Fix an arbitrary first-order theory $T$ and a monster model $\mathfrak{U}\models T$. Recall that a $\emptyset$-definable subset $D\subseteq\mathfrak{U}$ is said to be "stably embedded" if, for any formula $\varphi(\overline{v},\overline{c})$ with arbitrary parameters, the set $\varphi(D,\overline{c})$ is $D$-definable. We say also that a single-variable formula $\theta(v)$ without parameters is stably embedded if $\theta(\mathfrak{U})\subseteq\mathfrak{U}$ is stably embedded. Now, if $T$ is stable, then every formula is stably embedded. (See e.g. Tent and Ziegler, Corollary 8.3.3.) What can we say in the opposite direction? The question I want to ask is this:
If every formula of $T$ is stably embedded, then is $T$ stable?

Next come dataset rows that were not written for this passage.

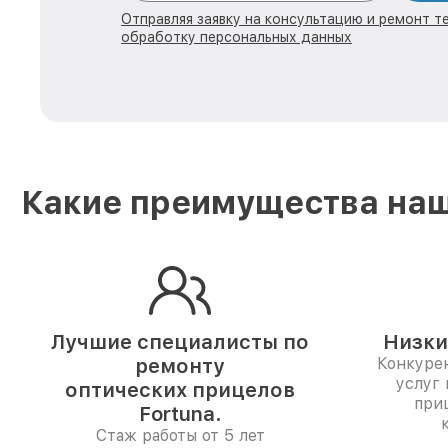
Отправляя заявку на консультацию и ремонт те
обработку персональных данных
Какие преимущества наш
Лучшие специалисты по
Низки
ремонту
Конкуре
услуг 
оптических прицелов
при
Fortuna.
Стаж работы от 5 лет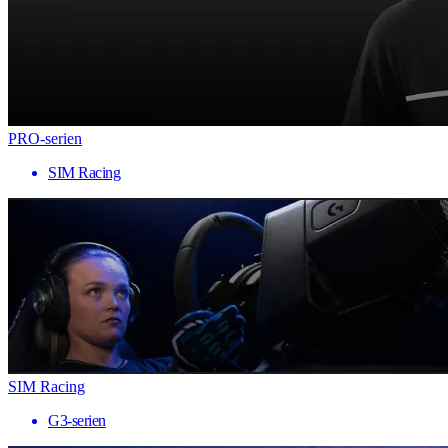
PRO-serien
SIM Racing
SIM Racing
G3-serien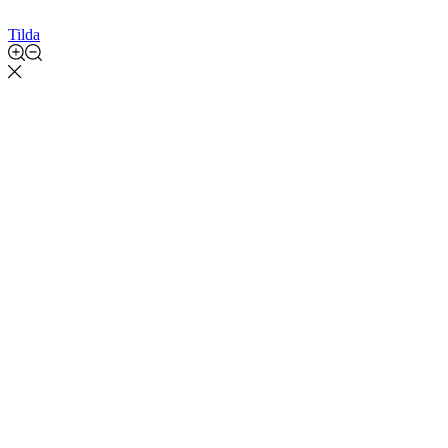
Tilda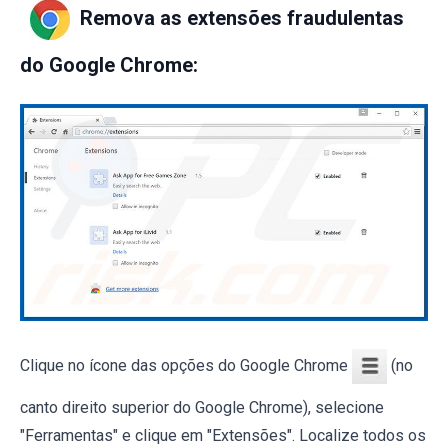
Remova as extensões fraudulentas
do Google Chrome:
Clique no ícone das opções do Google Chrome
(no
canto direito superior do Google Chrome), selecione
"Ferramentas" e clique em "Extensões". Localize todos os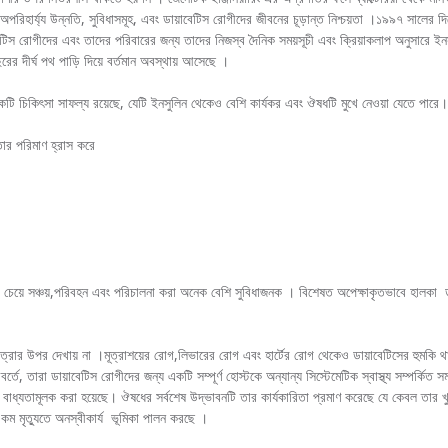
অপরিহার্য্য উন্নতি, সুবিধাসমূহ, এবং ডায়াবেটিস রোগীদের জীবনের চূড়ান্ত নিশ্চয়তা ।১৯৯৭ সালের 
টিস রোগীদের এবং তাদের পরিবারের জন্য তাদের নিজস্ব দৈনিক সময়সূচী এবং ক্রিয়াকলাপ অনুসারে 
ের দীর্ঘ পথ পাড়ি দিয়ে বর্তমান অবস্থায় আসেছে ।
কটি চিকিৎসা সাফল্য রয়েছে, যেটি ইনসুলিন থেকেও বেশি কার্যকর এবং ঔষধটি মুখে নেওয়া যেতে পারে
 তার পরিমাণ হ্রাস করে
েয়ে সঞ্চয়,পরিবহন এবং পরিচালনা করা অনেক বেশি সুবিধাজনক । বিশেষত অপেক্ষাকৃতভাবে হালকা ডা
 মাত্রার উপর দেখায় না ।মূত্রাশয়ের রোগ,লিভারের রোগ এবং হার্টের রোগ থেকেও ডায়াবেটিসের হুম
ে, তারা ডায়াবেটিস রোগীদের জন্য একটি সম্পূর্ণ হোস্টকে অন্যান্য সিস্টেমেটিক স্বাস্থ্য সম্পর্কিত সমস
ি বাধ্যতামূলক করা হয়েছে। ঔষধের সর্বশেষ উদ্ভাবনটি তার কার্যকারিতা প্রমাণ করেছে যে কেবল তার খ
 কম মৃত্যুতে অনস্বীকার্য ভূমিকা পালন করছে ।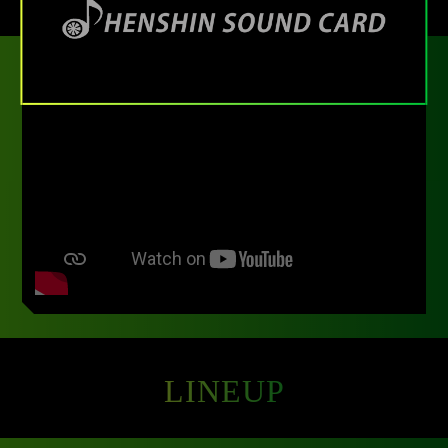
LINEUP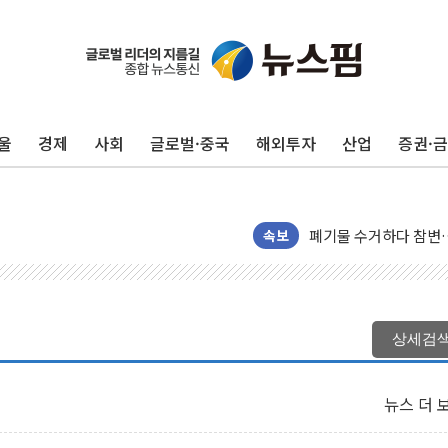
울
경제
사회
글로벌·중국
해외투자
산업
증권·
美, 이란전 출구전략 
강릉·동해·삼척 시간당
폐기물 수거하다 참변
속보
서울 중랑구 주택가서 
李대통령 "결혼 때문에 
여수 오동도 인근 해상
추미애, '위안부' 피해
상세검
인천 선재도 갯벌서 해루
인천서 말다툼 중 어머니
뉴스 더 
'화합' 꺼낸 김민석에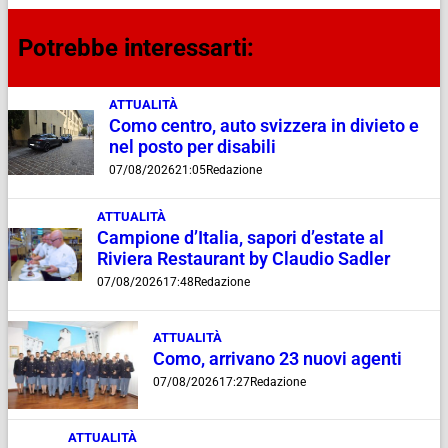
Potrebbe interessarti:
ATTUALITÀ
Como centro, auto svizzera in divieto e
nel posto per disabili
07/08/2026
21:05
Redazione
ATTUALITÀ
Campione d’Italia, sapori d’estate al
Riviera Restaurant by Claudio Sadler
07/08/2026
17:48
Redazione
ATTUALITÀ
Como, arrivano 23 nuovi agenti
07/08/2026
17:27
Redazione
ATTUALITÀ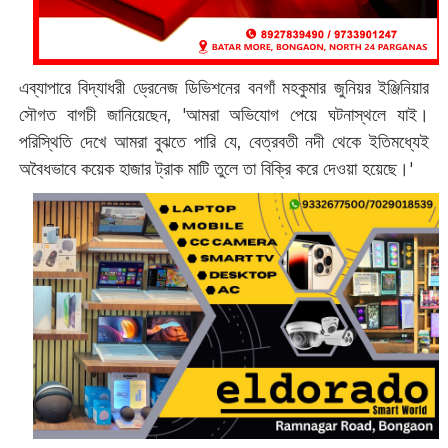
এব্যাপারে বিদ্যাধরী ড্রেনেজ ডিভিশনের বনগাঁ মহকুমার জুনিয়র ইঞ্জিনিয়ার
সৌগত বাগচী জানিয়েছেন, 'আমরা অভিযোগ পেয়ে ঘটনাস্থলে ‌যাই।
পরিস্থিতি দেখে আমরা বুঝতে পারি যে, বেত্রবতী নদী থেকে ইতিমধ্যেই
অবৈধভাবে কয়েক হাজার ট্রাক মাটি তুলে তা বিক্রি করে দেওয়া হয়েছে।'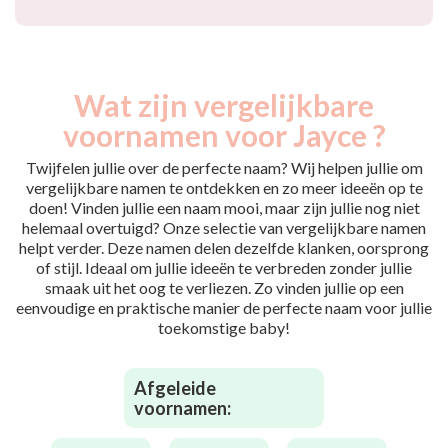
Wat zijn vergelijkbare
voornamen voor Jayce ?
Twijfelen jullie over de perfecte naam? Wij helpen jullie om
vergelijkbare namen te ontdekken en zo meer ideeën op te
doen! Vinden jullie een naam mooi, maar zijn jullie nog niet
helemaal overtuigd? Onze selectie van vergelijkbare namen
helpt verder. Deze namen delen dezelfde klanken, oorsprong
of stijl. Ideaal om jullie ideeën te verbreden zonder jullie
smaak uit het oog te verliezen. Zo vinden jullie op een
eenvoudige en praktische manier de perfecte naam voor jullie
toekomstige baby!
Afgeleide
voornamen: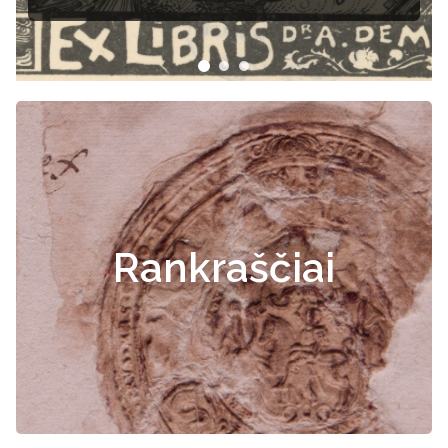
dokumentai
Rankraščiai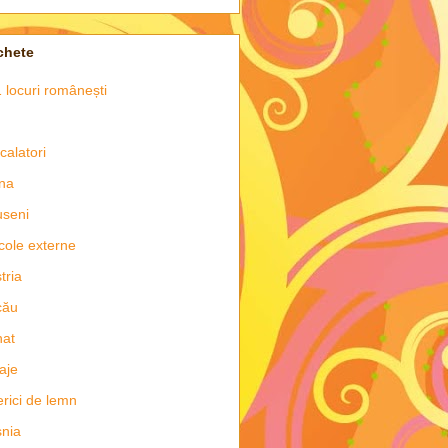
chete
 locuri românești
 calatori
na
seni
icole externe
tria
cău
nat
aje
erici de lemn
nia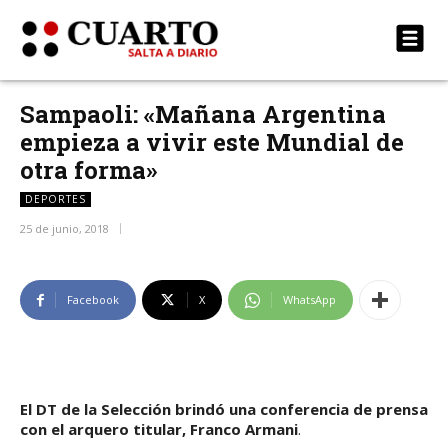
Sampaoli: «Mañana Argentina
empieza a vivir este Mundial de
otra forma»
DEPORTES
25 de junio, 2018
Facebook
X
WhatsApp
El DT de la Selección brindó una conferencia de prensa
con el arquero titular, Franco Armani
.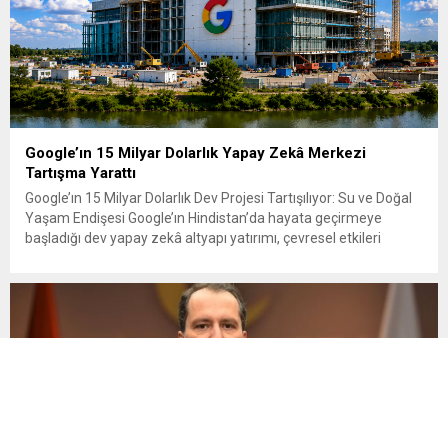
Google’ın 15 Milyar Dolarlık Yapay Zekâ Merkezi
Tartışma Yarattı
Google’ın 15 Milyar Dolarlık Dev Projesi Tartışılıyor: Su ve Doğal
Yaşam Endişesi Google’ın Hindistan’da hayata geçirmeye
başladığı dev yapay zekâ altyapı yatırımı, çevresel etkileri
nedeniyle tartışmaların odağına yerleşti. Şirketin
Visakhapatnam’da kuracağı AI merkezi için planlanan yaklaşık
15 milyar dolarlık yatırım, Google’ın Hindistan’daki bugüne
kadarki en büyük yatırımı niteliğinde. Google, projeyi...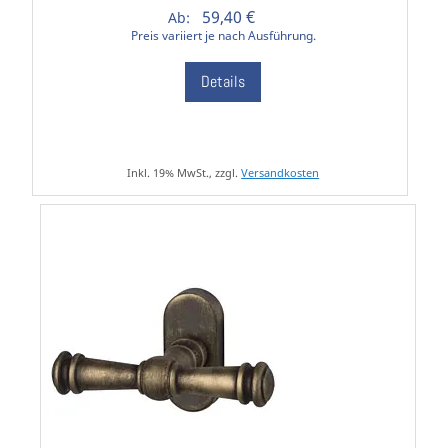
59,40 €
Ab:
Preis variiert je nach Ausführung.
Details
Inkl. 19% MwSt., zzgl.
Versandkosten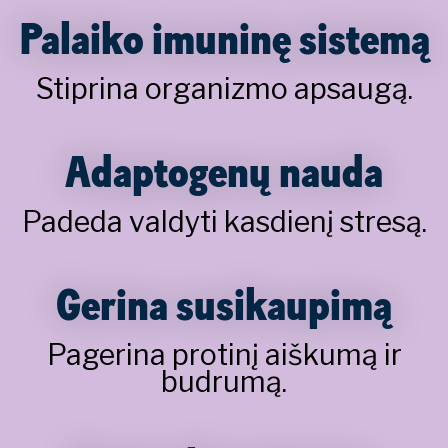
Palaiko imuninę sistemą
Stiprina organizmo apsaugą.
Adaptogenų nauda
Padeda valdyti kasdienį stresą.
Gerina susikaupimą
Pagerina protinį aiškumą ir
budrumą.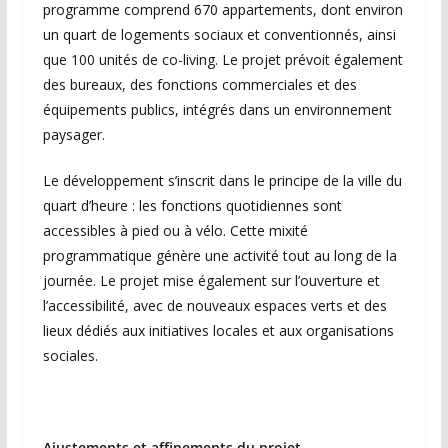
programme comprend 670 appartements, dont environ
un quart de logements sociaux et conventionnés, ainsi
que 100 unités de co-living. Le projet prévoit également
des bureaux, des fonctions commerciales et des
équipements publics, intégrés dans un environnement
paysager.
Le développement s’inscrit dans le principe de la ville du
quart d’heure : les fonctions quotidiennes sont
accessibles à pied ou à vélo. Cette mixité
programmatique génère une activité tout au long de la
journée. Le projet mise également sur l’ouverture et
l’accessibilité, avec de nouveaux espaces verts et des
lieux dédiés aux initiatives locales et aux organisations
sociales.
Ajustements et affinements du projet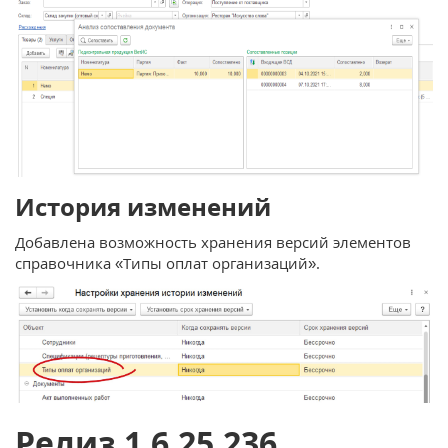
История изменений
Добавлена возможность хранения версий элементов
справочника «Типы оплат организаций».
Релиз 1.6.25.236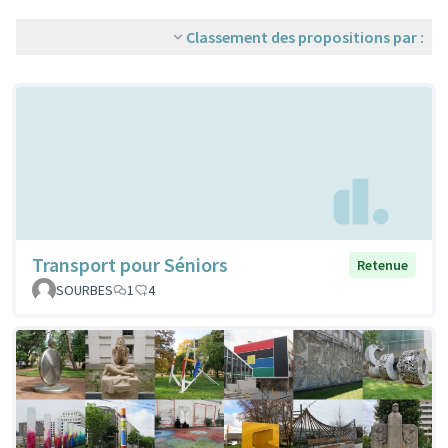
Classement des propositions par :
Transport pour Séniors
Retenue
SOURBES
1
4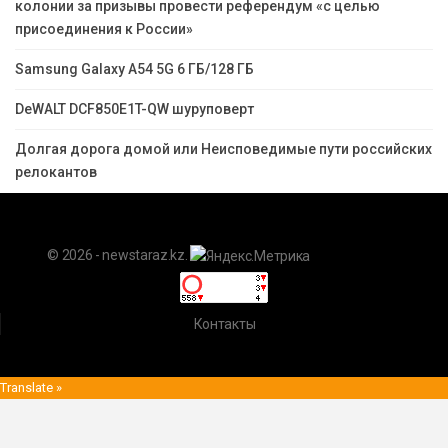
колонии за призывы провести референдум «с целью
присоединения к России»
Samsung Galaxy A54 5G 6 ГБ/128 ГБ
DeWALT DCF850E1T-QW шуруповерт
Долгая дорога домой или Неисповедимые пути российских
релокантов
© 2026 - newstaraz.kz.
Контакты
Translate »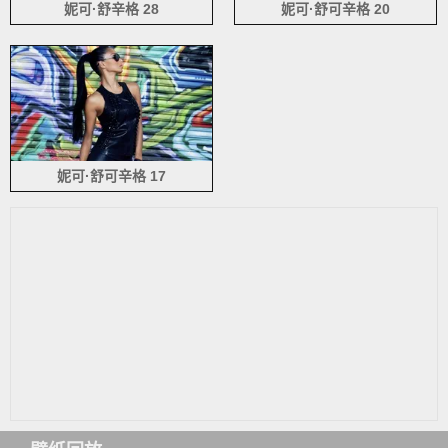
妮可·舒辛格 28
妮可·舒可辛格 20
妮可·舒可辛格 17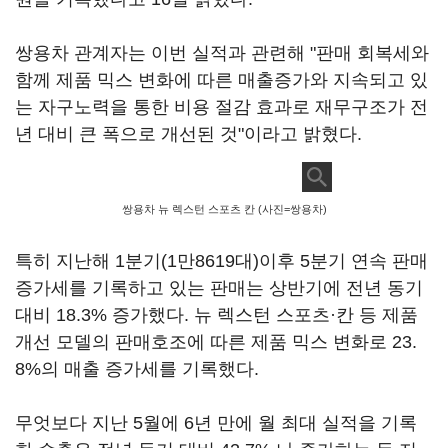
쌍용차 관계자는 이번 실적과 관련해 "판매 회복세와
함께 제품 믹스 변화에 따른 매출증가와 지속되고 있
는 자구노력을 통한 비용 절감 효과로 재무구조가 전
년 대비 큰 폭으로 개선된 것"이라고 밝혔다.
쌍용차 뉴 렉스턴 스포츠 칸 (사진=쌍용차)
특히 지난해 1분기(1만8619대)이후 5분기 연속 판매
증가세를 기록하고 있는 판매는 상반기에 전년 동기
대비 18.3% 증가했다. 뉴 렉스턴 스포츠·칸 등 제품
개선 모델의 판매호조에 따른 제품 믹스 변화로 23.
8%의 매출 증가세를 기록했다.
무엇보다 지난 5월에 6년 만에 월 최대 실적을 기록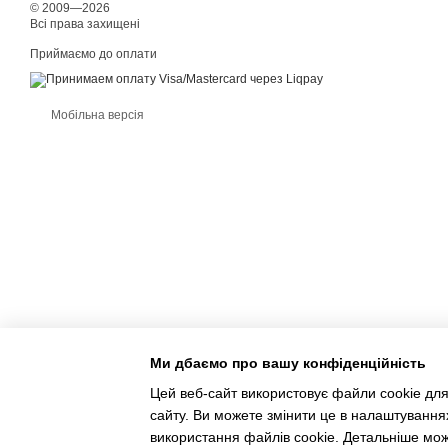
© 2009—2026
Всі права захищені
Приймаємо до оплати
Мобільна версія
Ми дбаємо про вашу конфіденційність
Цей веб-сайт використовує файли cookie для
сайту. Ви можете змінити це в налаштування
Інтернет-магазин створений з Хорошоп
використання файлів cookie. Детальніше мо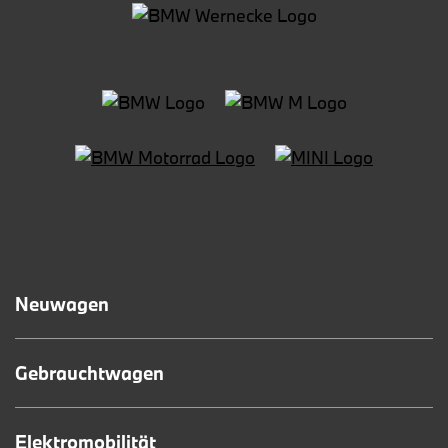
Neuwagen
Gebrauchtwagen
Elektromobilität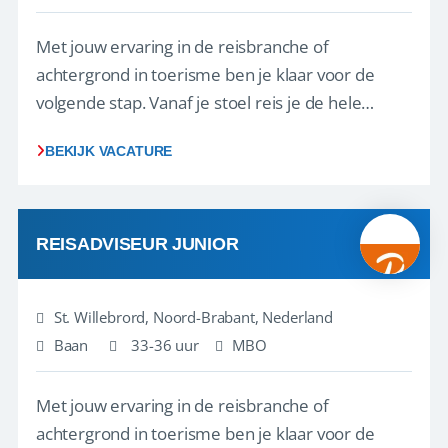
Met jouw ervaring in de reisbranche of
achtergrond in toerisme ben je klaar voor de
volgende stap. Vanaf je stoel reis je de hele
wereld over en speel je moeiteloos in op de
BEKIJK VACATURE
wensen van je team, je klant en wat er in de
reiswereld gebeurt. Met je enthousiasme weet je
klanten te overtuigen om die droomreis te
boeken! ...
REISADVISEUR JUNIOR
St. Willebrord, Noord-Brabant, Nederland
Baan
33-36 uur
MBO
Met jouw ervaring in de reisbranche of
achtergrond in toerisme ben je klaar voor de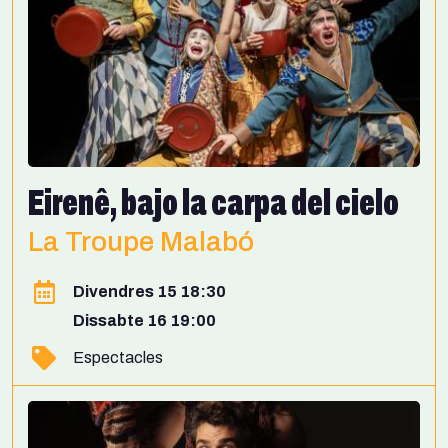
Eirenê, bajo la carpa del cielo
La Troupe Malabó
Divendres 15 18:30
Dissabte 16 19:00
Espectacles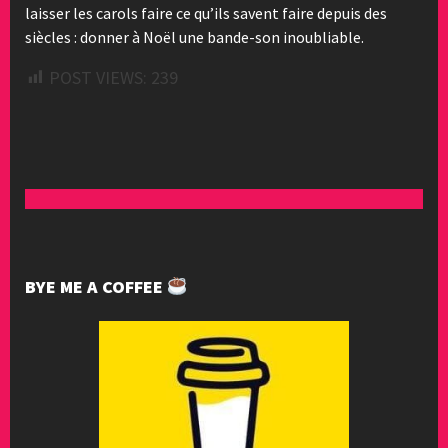
laisser les carols faire ce qu’ils savent faire depuis des
siècles : donner à Noël une bande-son inoubliable.
POST VIEWS:
239
BYE ME A COFFEE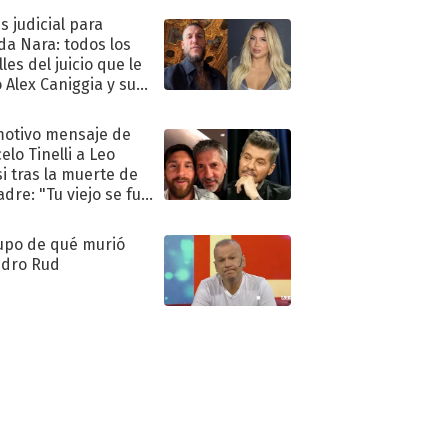
s judicial para
a Nara: todos los
les del juicio que le
 Alex Caniggia y sus
imos pasos
motivo mensaje de
elo Tinelli a Leo
i tras la muerte de
adre: "Tu viejo se fue
."
upo de qué murió
dro Rud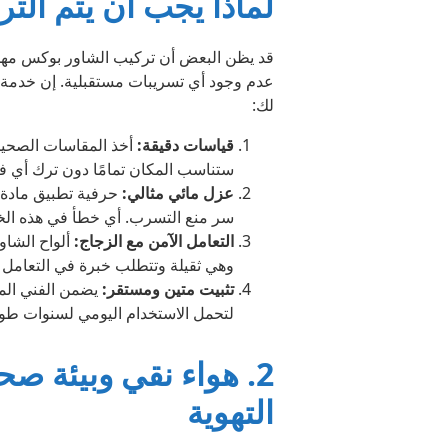
لماذا يجب أن يتم ال
قد يظن البعض أن تركيب الشاور بوكس مهمة
عدم وجود أي تسريبات مستقبلية. إن خدمة
لك:
قياسات دقيقة:
أخذ المقاسات الصحيحة
ستناسب المكان تمامًا دون ترك أي ف
عزل مائي مثالي:
حرفية تطبيق مادة 
سر منع التسرب. أي خطأ في هذه ال
التعامل الآمن مع الزجاج:
وهي ثقيلة وتتطلب خبرة في التعامل مع
تثبيت متين ومستقر:
يضمن الفني المح
لتحمل الاستخدام اليومي لسنوات طويل
2. هواء نقي وبيئة ص
التهوية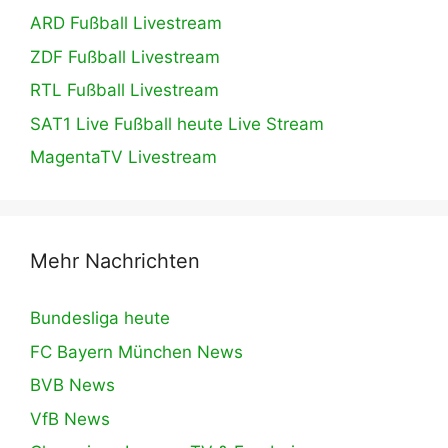
ARD Fußball Livestream
ZDF Fußball Livestream
RTL Fußball Livestream
SAT1 Live Fußball heute Live Stream
MagentaTV Livestream
Mehr Nachrichten
Bundesliga heute
FC Bayern München News
BVB News
VfB News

However, there are easy counterexamples to this. For instance, if $T=\text{DLO}$, then any two elements of $\mathfrak{U}$ have the same type over $\emptyset$, and hence the only $\emptyset$-definable sets are $\emptyset$ and $\mathfrak{U}$, each of which is clearly stably embedded. But $\text{DLO}$ is not stable. So, certainly there are unstable theories in which every formula is stably embedded. However, I find this example slightly unsatisfying, since the only $\emptyset$-definable subsets are trivial. Unfortunately, things don't get any better if we demand that $T$ has non-trivial $\emptyset$-definable subsets, since (for example) adding a constant symbol to the $\text{DLO}$ example will not change anything. So, I'm not exactly sure what the right formulation of my question is. Very vaguely:
Is there a "natural" property $P$ of $\emptyset$-definable subsets of a theory such that, if $T$ has at least one $\emptyset$-definable subset satisfying property $P$, and every formula of $T$ is stably embedded, then $T$ is stable?
Apologies for the enormous vagueness of this question, and please feel free to close if it is too imprecise. But I would be interested in any insight anyone might have!
Certainly $P$ should be stable and stably embedded. It must also be in some sense "large" for otherwise you can take the disjoint union of a stable theory and an arbitrary theory. One way to make this precise is this: you have a theory $T$ and a distniguished definable set $P$ which is stable and stably embedded such that $M$ and $P(M)$ have the same cardinality for every model $M$. Then does it follow that $T$ is stable? I suspect the answer is yes but I'm not sure.